_EXERCISE REQUIREMENTS_
The entries are to be output once more, word for word.

※ ※ ※

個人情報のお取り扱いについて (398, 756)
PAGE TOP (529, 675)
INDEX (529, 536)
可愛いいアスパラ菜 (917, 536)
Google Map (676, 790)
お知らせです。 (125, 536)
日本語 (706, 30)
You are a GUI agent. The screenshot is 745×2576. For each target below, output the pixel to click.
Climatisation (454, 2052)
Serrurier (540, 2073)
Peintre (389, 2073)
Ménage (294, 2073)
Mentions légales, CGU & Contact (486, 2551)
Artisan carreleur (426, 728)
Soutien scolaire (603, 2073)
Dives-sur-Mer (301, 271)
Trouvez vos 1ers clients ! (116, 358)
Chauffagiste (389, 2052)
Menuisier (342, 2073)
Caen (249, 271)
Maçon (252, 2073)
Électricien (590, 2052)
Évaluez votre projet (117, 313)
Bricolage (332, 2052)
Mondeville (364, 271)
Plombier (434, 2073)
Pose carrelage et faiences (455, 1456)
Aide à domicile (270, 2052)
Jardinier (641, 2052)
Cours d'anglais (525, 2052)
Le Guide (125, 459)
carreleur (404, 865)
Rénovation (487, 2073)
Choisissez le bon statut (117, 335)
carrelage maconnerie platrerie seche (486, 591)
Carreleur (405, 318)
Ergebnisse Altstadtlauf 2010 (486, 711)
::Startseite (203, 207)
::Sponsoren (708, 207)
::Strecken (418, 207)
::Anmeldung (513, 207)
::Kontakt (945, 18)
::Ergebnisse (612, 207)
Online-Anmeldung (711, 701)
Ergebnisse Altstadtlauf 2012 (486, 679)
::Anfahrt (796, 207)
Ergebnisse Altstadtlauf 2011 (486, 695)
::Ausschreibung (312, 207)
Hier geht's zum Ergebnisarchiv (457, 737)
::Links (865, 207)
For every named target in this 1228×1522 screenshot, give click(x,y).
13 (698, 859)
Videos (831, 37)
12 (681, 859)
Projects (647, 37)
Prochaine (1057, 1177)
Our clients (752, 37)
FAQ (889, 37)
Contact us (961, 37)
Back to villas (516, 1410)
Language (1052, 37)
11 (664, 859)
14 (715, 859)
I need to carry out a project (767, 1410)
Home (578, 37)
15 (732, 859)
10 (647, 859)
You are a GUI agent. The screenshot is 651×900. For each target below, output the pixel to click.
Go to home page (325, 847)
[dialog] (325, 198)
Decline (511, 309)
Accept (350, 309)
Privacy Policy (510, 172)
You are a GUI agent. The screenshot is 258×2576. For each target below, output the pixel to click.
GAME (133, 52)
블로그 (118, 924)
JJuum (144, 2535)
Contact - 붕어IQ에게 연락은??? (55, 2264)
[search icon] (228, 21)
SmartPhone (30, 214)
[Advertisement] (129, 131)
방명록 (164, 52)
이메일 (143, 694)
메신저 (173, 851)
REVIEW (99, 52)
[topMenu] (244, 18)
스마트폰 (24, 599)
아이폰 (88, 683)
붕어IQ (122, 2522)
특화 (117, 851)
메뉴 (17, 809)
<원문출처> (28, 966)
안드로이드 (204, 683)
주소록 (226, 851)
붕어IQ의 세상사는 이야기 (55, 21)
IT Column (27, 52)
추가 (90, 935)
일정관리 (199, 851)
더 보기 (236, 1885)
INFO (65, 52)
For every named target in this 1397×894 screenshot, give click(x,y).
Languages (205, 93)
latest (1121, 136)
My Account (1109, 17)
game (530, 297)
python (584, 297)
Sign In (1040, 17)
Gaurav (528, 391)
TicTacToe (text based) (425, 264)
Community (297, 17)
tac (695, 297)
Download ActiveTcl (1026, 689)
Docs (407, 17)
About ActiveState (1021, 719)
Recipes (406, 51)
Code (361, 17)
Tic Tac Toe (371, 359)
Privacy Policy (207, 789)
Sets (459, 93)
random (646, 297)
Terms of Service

※ ※ ※

_TASK OUTPUT_
個人情報のお取り扱いについて (398, 756)
PAGE TOP (529, 675)
INDEX (529, 536)
可愛いいアスパラ菜 (917, 536)
Google Map (676, 790)
お知らせです。 (125, 536)
日本語 (706, 30)
You are a GUI agent. The screenshot is 745×2576. For each target below, output the pixel to click.
Climatisation (454, 2052)
Serrurier (540, 2073)
Peintre (389, 2073)
Ménage (294, 2073)
Mentions légales, CGU & Contact (486, 2551)
Artisan carreleur (426, 728)
Soutien scolaire (603, 2073)
Dives-sur-Mer (301, 271)
Trouvez vos 1ers clients ! (116, 358)
Chauffagiste (389, 2052)
Menuisier (342, 2073)
Caen (249, 271)
Maçon (252, 2073)
Électricien (590, 2052)
Évaluez votre projet (117, 313)
Bricolage (332, 2052)
Mondeville (364, 271)
Plombier (434, 2073)
Pose carrelage et faiences (455, 1456)
Aide à domicile (270, 2052)
Jardinier (641, 2052)
Cours d'anglais (525, 2052)
Le Guide (125, 459)
carreleur (404, 865)
Rénovation (487, 2073)
Choisissez le bon statut (117, 335)
carrelage maconnerie platrerie seche (486, 591)
Carreleur (405, 318)
Ergebnisse Altstadtlauf 2010 (486, 711)
::Startseite (203, 207)
::Sponsoren (708, 207)
::Strecken (418, 207)
::Anmeldung (513, 207)
::Kontakt (945, 18)
::Ergebnisse (612, 207)
Online-Anmeldung (711, 701)
Ergebnisse Altstadtlauf 2012 (486, 679)
::Anfahrt (796, 207)
Ergebnisse Altstadtlauf 2011 (486, 695)
::Ausschreibung (312, 207)
Hier geht's zum Ergebnisarchiv (457, 737)
::Links (865, 207)
For every named target in this 1228×1522 screenshot, give click(x,y).
13 (698, 859)
Videos (831, 37)
12 (681, 859)
Projects (647, 37)
Prochaine (1057, 1177)
Our clients (752, 37)
FAQ (889, 37)
Contact us (961, 37)
Back to villas (516, 1410)
Language (1052, 37)
11 (664, 859)
14 (715, 859)
I need to carry out a project (767, 1410)
Home (578, 37)
15 (732, 859)
10 (647, 859)
You are a GUI agent. The screenshot is 651×900. For each target below, output the pixel to click.
Go to home page (325, 847)
[dialog] (325, 198)
Decline (511, 309)
Accept (350, 309)
Privacy Policy (510, 172)
You are a GUI agent. The screenshot is 258×2576. For each target below, output the pixel to click.
GAME (133, 52)
블로그 (118, 924)
JJuum (144, 2535)
Contact - 붕어IQ에게 연락은??? (55, 2264)
[search icon] (228, 21)
SmartPhone (30, 214)
[Advertisement] (129, 131)
방명록 (164, 52)
이메일 (143, 694)
메신저 (173, 851)
REVIEW (99, 52)
[topMenu] (244, 18)
스마트폰 (24, 599)
아이폰 (88, 683)
붕어IQ (122, 2522)
특화 (117, 851)
메뉴 (17, 809)
<원문출처> (28, 966)
안드로이드 (204, 683)
주소록 (226, 851)
붕어IQ의 세상사는 이야기 (55, 21)
IT Column (27, 52)
추가 (90, 935)
일정관리 (199, 851)
더 보기 (236, 1885)
INFO (65, 52)
For every named target in this 1397×894 screenshot, give click(x,y).
Languages (205, 93)
latest (1121, 136)
My Account (1109, 17)
game (530, 297)
python (584, 297)
Sign In (1040, 17)
Gaurav (528, 391)
TicTacToe (text based) (425, 264)
Community (297, 17)
tac (695, 297)
Download ActiveTcl (1026, 689)
Docs (407, 17)
About ActiveState (1021, 719)
Recipes (406, 51)
Code (361, 17)
Tic Tac Toe (371, 359)
Privacy Policy (207, 789)
Sets (459, 93)
random (646, 297)
Terms of Service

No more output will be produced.